**DATA FOR THIS TASK**
━━━
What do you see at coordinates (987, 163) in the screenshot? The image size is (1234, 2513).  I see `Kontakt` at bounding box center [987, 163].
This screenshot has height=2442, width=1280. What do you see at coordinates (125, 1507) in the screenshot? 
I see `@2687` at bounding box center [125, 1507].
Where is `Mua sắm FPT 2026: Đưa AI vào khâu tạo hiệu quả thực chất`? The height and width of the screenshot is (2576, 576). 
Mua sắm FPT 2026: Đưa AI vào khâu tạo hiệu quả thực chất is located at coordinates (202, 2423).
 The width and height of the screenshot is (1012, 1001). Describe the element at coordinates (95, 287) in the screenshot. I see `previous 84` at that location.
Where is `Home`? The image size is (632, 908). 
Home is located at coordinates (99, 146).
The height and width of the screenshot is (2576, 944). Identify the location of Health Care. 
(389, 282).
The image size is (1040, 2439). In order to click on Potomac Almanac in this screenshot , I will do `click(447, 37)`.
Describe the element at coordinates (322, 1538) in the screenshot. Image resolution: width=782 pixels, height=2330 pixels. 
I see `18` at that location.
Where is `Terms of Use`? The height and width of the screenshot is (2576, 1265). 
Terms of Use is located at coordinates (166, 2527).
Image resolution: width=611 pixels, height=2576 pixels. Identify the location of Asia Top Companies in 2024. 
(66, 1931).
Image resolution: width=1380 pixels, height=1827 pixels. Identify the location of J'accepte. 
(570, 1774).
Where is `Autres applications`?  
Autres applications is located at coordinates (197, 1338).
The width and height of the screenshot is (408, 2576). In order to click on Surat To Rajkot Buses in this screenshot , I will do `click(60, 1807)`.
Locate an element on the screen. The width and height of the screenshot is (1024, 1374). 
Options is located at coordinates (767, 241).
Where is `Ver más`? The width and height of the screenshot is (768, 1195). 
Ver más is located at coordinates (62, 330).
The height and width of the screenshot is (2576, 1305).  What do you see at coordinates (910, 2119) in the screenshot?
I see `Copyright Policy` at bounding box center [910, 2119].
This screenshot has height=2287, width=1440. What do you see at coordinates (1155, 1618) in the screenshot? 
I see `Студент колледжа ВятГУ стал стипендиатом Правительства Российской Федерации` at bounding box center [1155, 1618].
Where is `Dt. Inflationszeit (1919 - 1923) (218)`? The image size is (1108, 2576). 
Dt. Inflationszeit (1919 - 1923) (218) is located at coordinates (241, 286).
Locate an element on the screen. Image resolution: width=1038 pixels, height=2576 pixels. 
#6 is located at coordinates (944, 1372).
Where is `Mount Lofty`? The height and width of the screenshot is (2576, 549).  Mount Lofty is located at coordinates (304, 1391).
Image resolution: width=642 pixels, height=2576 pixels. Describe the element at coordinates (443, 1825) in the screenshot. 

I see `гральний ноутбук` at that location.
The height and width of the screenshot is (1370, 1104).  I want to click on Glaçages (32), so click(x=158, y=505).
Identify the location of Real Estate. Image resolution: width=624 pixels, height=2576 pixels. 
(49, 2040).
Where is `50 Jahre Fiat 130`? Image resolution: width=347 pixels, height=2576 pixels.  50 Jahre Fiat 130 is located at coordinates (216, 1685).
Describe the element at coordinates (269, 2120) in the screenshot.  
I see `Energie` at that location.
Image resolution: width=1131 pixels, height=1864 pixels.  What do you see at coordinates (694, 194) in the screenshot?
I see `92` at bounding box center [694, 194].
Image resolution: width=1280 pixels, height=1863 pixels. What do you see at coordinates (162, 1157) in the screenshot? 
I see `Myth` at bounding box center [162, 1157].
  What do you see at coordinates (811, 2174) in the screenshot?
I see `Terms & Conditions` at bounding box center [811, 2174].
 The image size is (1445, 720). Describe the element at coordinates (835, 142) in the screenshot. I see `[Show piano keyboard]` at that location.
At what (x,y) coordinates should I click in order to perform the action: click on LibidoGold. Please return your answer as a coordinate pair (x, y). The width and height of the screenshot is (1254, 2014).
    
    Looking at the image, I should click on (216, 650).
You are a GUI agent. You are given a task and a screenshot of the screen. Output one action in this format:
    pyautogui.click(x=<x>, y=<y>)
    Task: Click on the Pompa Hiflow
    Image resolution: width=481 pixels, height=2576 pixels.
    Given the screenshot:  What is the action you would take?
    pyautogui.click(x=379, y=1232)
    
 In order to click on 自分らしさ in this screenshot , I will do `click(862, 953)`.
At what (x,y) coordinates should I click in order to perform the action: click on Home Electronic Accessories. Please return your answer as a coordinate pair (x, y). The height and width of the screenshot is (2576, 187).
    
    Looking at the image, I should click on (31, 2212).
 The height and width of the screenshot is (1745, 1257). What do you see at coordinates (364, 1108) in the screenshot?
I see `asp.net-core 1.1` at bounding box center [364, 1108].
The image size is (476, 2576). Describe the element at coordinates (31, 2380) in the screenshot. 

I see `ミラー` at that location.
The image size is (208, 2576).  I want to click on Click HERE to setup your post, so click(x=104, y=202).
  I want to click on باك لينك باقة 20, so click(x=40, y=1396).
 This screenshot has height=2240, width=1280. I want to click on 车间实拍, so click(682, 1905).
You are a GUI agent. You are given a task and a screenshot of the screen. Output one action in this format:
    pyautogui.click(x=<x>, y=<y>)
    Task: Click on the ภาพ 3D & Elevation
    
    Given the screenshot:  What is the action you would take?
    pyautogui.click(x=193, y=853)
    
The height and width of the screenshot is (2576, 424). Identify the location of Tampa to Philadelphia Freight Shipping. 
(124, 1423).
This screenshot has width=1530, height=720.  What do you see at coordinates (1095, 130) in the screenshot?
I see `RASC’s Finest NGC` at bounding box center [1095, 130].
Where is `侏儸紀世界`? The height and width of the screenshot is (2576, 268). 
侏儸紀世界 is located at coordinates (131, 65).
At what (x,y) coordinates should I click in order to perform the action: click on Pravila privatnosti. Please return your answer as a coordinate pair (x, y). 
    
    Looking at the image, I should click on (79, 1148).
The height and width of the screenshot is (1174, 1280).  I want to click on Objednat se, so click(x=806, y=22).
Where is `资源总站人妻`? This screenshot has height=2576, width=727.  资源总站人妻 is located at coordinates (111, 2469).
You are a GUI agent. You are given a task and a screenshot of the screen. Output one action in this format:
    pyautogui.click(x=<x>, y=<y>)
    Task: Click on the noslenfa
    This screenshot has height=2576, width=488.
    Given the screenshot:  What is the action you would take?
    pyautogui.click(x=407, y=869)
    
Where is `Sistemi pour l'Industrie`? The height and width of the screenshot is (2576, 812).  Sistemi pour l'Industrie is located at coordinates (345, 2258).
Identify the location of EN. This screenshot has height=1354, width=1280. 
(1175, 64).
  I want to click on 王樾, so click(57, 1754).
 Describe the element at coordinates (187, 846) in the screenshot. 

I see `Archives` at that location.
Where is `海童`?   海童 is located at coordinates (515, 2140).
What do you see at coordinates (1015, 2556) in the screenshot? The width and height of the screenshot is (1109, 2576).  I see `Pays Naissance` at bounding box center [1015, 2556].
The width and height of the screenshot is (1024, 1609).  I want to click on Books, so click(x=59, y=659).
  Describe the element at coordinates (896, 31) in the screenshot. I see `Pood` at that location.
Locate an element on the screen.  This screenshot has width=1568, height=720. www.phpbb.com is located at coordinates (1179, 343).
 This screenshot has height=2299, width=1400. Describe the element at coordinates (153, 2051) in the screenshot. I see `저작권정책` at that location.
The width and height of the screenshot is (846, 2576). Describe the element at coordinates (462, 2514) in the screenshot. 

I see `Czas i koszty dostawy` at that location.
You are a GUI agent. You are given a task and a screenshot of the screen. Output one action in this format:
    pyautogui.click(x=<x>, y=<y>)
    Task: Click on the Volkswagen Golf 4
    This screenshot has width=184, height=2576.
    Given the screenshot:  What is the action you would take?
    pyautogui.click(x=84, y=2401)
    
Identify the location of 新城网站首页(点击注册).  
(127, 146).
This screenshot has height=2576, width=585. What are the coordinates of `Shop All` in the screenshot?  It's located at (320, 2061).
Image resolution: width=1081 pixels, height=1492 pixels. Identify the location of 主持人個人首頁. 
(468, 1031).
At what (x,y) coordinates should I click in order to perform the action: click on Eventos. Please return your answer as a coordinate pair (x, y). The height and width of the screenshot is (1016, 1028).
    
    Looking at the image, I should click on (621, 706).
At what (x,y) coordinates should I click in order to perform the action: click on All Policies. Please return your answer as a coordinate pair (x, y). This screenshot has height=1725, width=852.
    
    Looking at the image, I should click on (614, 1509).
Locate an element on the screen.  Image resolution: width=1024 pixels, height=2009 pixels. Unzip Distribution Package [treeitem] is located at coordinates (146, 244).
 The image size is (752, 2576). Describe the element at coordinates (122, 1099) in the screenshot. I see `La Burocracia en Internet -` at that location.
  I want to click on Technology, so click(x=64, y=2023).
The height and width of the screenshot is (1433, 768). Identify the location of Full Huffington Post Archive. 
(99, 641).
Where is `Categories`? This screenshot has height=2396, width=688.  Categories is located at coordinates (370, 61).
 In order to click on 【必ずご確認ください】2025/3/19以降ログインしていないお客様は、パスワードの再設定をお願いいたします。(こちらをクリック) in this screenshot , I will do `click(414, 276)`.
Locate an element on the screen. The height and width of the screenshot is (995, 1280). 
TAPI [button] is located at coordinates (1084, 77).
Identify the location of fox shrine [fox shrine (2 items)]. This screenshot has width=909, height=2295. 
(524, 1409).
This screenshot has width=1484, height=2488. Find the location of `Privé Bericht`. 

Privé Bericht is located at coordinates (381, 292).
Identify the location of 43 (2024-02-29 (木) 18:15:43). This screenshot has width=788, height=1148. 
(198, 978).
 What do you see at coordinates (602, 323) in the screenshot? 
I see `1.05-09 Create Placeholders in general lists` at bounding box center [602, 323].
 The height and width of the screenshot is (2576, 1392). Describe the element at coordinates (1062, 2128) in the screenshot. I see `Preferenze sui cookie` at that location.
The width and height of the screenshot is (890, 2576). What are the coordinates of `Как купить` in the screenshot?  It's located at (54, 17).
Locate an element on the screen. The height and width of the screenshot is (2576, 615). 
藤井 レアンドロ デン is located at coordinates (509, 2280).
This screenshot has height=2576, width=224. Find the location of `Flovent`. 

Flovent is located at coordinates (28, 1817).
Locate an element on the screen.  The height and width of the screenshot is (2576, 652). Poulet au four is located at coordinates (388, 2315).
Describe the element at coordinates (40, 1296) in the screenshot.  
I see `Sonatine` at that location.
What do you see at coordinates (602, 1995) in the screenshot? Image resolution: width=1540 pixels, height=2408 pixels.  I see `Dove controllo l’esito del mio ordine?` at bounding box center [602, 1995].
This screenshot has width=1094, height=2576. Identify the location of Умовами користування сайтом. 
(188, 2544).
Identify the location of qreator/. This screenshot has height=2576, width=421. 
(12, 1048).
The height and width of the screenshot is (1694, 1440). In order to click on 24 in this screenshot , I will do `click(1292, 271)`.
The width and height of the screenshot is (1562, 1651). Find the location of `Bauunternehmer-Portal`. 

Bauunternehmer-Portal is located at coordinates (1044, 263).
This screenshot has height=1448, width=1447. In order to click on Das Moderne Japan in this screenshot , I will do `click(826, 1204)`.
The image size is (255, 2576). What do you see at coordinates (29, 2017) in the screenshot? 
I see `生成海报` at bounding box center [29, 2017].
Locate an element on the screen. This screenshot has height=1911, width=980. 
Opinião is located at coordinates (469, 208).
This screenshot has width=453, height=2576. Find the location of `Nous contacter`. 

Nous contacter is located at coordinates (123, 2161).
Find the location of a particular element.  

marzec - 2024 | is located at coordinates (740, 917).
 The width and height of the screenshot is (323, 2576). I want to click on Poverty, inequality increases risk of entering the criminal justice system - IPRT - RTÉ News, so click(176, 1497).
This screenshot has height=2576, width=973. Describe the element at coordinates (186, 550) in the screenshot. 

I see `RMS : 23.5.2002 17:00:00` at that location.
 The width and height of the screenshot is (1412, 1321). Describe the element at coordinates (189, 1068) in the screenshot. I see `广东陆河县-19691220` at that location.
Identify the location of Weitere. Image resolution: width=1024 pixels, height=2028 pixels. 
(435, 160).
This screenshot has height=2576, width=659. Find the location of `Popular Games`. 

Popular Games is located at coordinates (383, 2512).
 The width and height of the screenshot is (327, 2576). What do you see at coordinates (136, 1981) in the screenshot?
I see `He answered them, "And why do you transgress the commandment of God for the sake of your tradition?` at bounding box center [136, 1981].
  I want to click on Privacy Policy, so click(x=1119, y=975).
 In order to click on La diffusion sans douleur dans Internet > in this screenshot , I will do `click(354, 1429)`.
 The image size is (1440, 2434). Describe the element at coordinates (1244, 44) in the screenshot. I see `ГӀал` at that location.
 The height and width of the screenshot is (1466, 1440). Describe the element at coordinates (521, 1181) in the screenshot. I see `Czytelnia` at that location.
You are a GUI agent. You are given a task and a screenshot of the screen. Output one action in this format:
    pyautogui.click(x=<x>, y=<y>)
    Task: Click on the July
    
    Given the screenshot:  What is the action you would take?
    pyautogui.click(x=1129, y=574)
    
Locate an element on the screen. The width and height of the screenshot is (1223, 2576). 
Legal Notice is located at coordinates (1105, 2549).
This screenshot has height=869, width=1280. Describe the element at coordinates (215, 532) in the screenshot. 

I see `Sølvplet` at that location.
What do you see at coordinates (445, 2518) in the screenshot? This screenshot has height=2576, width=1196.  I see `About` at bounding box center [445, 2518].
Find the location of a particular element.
━━━
**WHAT YOU HAVE TO DO**
Through the final line of the listing, beginning at the line that contains "is (1223, 2576).", every line is to be set down exactly, with no others.

**ANSWER**
Locate an element on the screen. The width and height of the screenshot is (1223, 2576). 
Legal Notice is located at coordinates (1105, 2549).
This screenshot has height=869, width=1280. Describe the element at coordinates (215, 532) in the screenshot. 

I see `Sølvplet` at that location.
What do you see at coordinates (445, 2518) in the screenshot? This screenshot has height=2576, width=1196.  I see `About` at bounding box center [445, 2518].
Find the location of a particular element.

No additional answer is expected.